- #1
wadawalnut
- 14
- 0
Homework Statement
Find the volume of the solid lying inside both the sphere [itex]x^2 + y^2 + z^2 = 4a^2[/itex] and the cylinder [itex]x^2 + y^2 = 2ay[/itex] above the xy plane.
Homework Equations
Polar coordinates:
[tex] r^2 = x^2 + y^2 [/tex]
[tex] x = r\cos(\theta)[/tex]
[tex] y = r\sin(\theta)[/tex]
The Attempt at a Solution
So I tried this problem and got it almost perfectly correct. My result was: [itex]V = \frac{8\pi a^3}{3}[/itex], and the right answer is [itex]V = \frac{8\pi a^3}{3} - \frac{32 a^3}{9} [/itex], so I'm just missing one term. The first thing that crossed my mind was that one of my integrals evaluated to 0, so obviously that's where I went wrong. I checked the solution and noticed the only difference from my work was that the book solution used symmetry and integrated [itex]\theta[/itex] from 0 to [itex]\frac{\pi}{2}[/itex], and I just integrated from 0 to [itex]\pi[/itex]. This is what I did:
[itex]x^2 + y^2 = 2ay[/itex] describes a cylinder with a circle base that is centered at (0,a) and has radius a. Therefore, this cylinder lies entirely in the first and second quadrants, where [itex]\theta[/itex] ranges from [itex](0,\pi)[/itex]. Using cylindrical coordinates, the sphere has the equation [itex] z = \sqrt{4a^2 - r^2} [/itex] and the cylinder has the equation [itex] r^2 = 2ar\sin(\theta) [/itex], or [itex] r = 2a\sin(\theta)[/itex].

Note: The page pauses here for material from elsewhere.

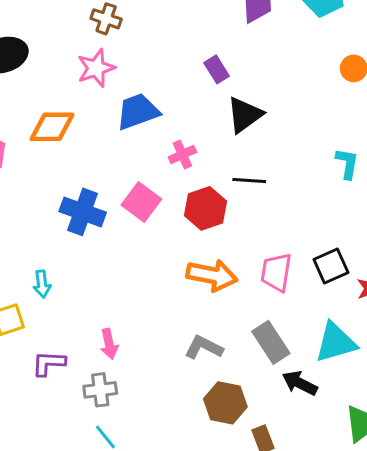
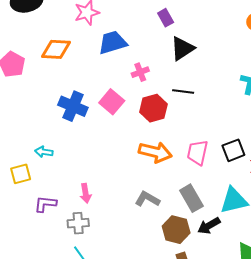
cyan arrow: (42, 284) -> (44, 152), turned 102
black arrow: (300, 383) -> (209, 226), turned -60
brown hexagon: (225, 403) -> (176, 230), moved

[tex] V = \int_{0}^{\pi}\int_{0}^{2a\sin(\theta)}\sqrt{4a^2 - r^2}rdrd\theta[/tex]
Making the substitution [itex] u = 4a^2 - r^2, du = -2rdr[/itex]

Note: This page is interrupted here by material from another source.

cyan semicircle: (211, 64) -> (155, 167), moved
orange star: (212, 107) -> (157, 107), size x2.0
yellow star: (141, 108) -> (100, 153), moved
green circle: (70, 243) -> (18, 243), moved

[tex] V = \frac{-1}{2} \int_{0}^{\pi}\int_{r = 0}^{r = 2a\sin(\theta)}\sqrt{u}dud\theta[/tex]
[tex] V = \frac{-1}{3} \int_{0}^{\pi}(4a^2 - r^2)^{3/2}\bigg|_{0}^{2a\sin(\theta)}d\theta[/tex]
[tex] V = \frac{-1}{3} \int_{0}^{\pi}\left[(4a^2(1 - sin^2(\theta))^{3/2} - (4a^2)^{3/2}\right]d\theta[/tex]

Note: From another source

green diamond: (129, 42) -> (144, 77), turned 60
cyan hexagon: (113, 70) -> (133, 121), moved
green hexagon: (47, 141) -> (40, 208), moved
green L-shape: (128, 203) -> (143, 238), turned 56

[tex] V = \frac{-1}{3} \int_{0}^{\pi}\left[(4a^2)^{3/2}(cos^2(\theta))^{3/2} - 8a^3\right]d\theta[/tex]
[tex] V = \frac{-8a^3}{3} \int_{0}^{\pi}cos^3(\theta)d\theta + \frac{8\pi a^3}{3}[/tex]
Now, the remaining integral evaluates to 0 because it will be a function of [itex]\sin(\theta)[/itex] where [itex]\theta \in (0,\pi)[/itex].
I see that if I were to use symmetry like it was done in the book ([itex] \theta \in (0,\frac{\pi}{2})[/itex]) and multiply everything by 2, my integral should return the right answer. I just don't understand why what I did was wrong.